Israeli investigators say three of the six Jewish suspects accused of killing a Palestinian teenager have confessed to the crime and re-enacted it for authorities.
The breakthrough Monday in the investigation of last week's burning death of 16-year-old Mohammed Abu Khdeir came as Israeli officials attempted to quell the uproar over the killing. The murder is widely seen as a revenge killing for last month's kidnapping of three Israeli teenagers who were later found dead.
Militants in the Gaza Strip fired dozens of rockets at Israel Monday, setting off air raid sirens as the military rushed more forces to the border. The military said 40 rockets were launched in an hour as night fell.
Israel retaliated with air strikes. The militant group Hamas said at least six of its members were killed.
Israel called up hundreds of reservists in anticipation of more clashes with the militant group Hamas, which it blames for the killing of the Israeli youths. Hamas has denied responsibility for the Israeli teenagers' deaths.
Meanwhile, Israeli Prime Minister Benjamin Netanyahu condemned the killing of the Palestinian teenager, Mohammed Abu Khdeir, and called his father, Hussein, to express his condolences. Netanyahu's office said the Israeli leader expressed his outrage "over the reprehensible murder of your son."
“The murderers will be brought to trial and prosecuted to the full extent of the law,” Netanyahu added, according to the statement.
Numerous protests have broken out in recent days in Jerusalem and Israeli Arab towns over the killing. An American cousin of Abu Khdeir was detained in one of the protests and allegedly beaten by Israeli police.
Israeli authorities say the six suspects being held over the killing had nationalist motives and belong to an extremist Jewish group.
On Sunday, Netanyahu reiterated appeals for calm, and vowed to not allow extremists from either side to "set the region on fire and bring a new wave of bloodshed."
No comment from family
The father of the slain teenager was not immediately available for comment.
Palestinian President Mahmoud Abbas met with the Abu Khudair family and a delegation from their Shua'fat neighborhood at his compound in Ramallah on Monday.

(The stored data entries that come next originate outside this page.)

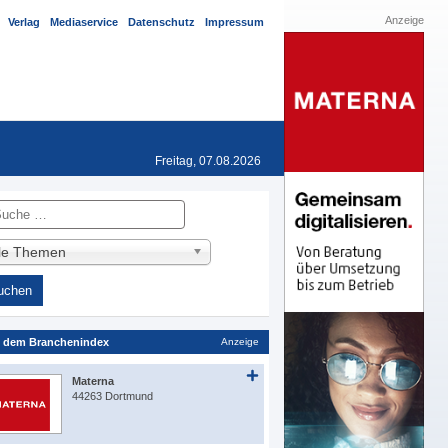
Anzeige
Verlag
Mediaservice
Datenschutz
Impressum
Freitag, 07.08.2026
he
lle Themen
 dem Branchenindex
Anzeige
Materna
44263 Dortmund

Abbas said he will sign new international treaties, for the protection of the Palestinian people.
“We will no longer be silent at these crimes against our people - the killings, torture, settlements, attacking, cutting down trees and attacking mosques. We will not be silent,” Abbas said.
Israel's outgoing president, Shimon Peres, and his successor, Reuven Rivlin, promised in a joint editorial published in Yedioth Ahronoth, the country's best-selling newspaper on Monday, there would be no cover-up in the investigation of the Palestinian's death.

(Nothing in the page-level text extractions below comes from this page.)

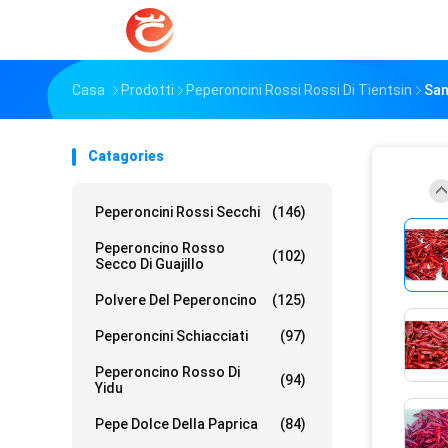
Casa
Prodotti
Peperoncini Rossi Rossi Di Tientsin
San
Catagories
Peperoncini Rossi Secchi
(146)
Peperoncino Rosso
(102)
Secco Di Guajillo
Polvere Del Peperoncino
(125)
Peperoncini Schiacciati
(97)
Peperoncino Rosso Di
(94)
Yidu
Pepe Dolce Della Paprica
(84)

Cautioning that “words can kill,” they also appealed for an end to incitement by both sides in the decades-old Israeli-Palestinian conflict.
“The bloodshed will stop only when we all understand that it is not our unhappy fate to live together, but rather our destiny to do so,” Peres, a Nobel Peace Prize laureate, and Rivlin, a veteran right-wing politician, wrote.
Some information for this report provided by Reuters.